#### What the task requires
Look below for the line with "Al mismo tiempo". Extract that line and each one after it through the last, word for word.

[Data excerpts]
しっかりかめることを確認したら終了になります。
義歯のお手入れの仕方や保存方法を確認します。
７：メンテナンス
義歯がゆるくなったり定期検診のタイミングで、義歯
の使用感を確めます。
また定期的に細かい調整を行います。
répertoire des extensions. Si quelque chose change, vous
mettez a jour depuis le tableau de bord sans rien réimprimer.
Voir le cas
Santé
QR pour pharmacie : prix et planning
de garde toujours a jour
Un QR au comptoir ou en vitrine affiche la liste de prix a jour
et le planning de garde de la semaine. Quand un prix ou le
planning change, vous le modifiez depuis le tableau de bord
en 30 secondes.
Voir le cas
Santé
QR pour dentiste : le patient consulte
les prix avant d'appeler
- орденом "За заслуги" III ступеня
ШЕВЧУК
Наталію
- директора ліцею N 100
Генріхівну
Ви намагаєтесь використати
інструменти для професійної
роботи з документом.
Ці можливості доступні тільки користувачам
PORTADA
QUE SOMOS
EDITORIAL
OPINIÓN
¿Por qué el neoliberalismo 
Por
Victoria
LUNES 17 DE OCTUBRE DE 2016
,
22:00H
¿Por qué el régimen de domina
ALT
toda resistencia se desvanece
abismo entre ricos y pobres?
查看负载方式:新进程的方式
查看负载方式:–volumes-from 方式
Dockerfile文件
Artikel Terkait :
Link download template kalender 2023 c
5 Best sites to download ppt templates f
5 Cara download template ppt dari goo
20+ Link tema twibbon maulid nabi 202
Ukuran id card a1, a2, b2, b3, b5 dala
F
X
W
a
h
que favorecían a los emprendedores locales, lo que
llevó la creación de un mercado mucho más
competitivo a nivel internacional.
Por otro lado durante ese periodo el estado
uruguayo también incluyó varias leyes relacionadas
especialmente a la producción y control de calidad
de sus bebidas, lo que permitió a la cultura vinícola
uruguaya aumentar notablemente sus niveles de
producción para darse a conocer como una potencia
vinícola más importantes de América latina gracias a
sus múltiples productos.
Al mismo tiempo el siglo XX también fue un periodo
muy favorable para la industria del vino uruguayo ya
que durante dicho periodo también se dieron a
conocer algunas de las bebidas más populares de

#### Expected answer
Al mismo tiempo el siglo XX también fue un periodo
muy favorable para la industria del vino uruguayo ya
que durante dicho periodo también se dieron a
conocer algunas de las bebidas más populares de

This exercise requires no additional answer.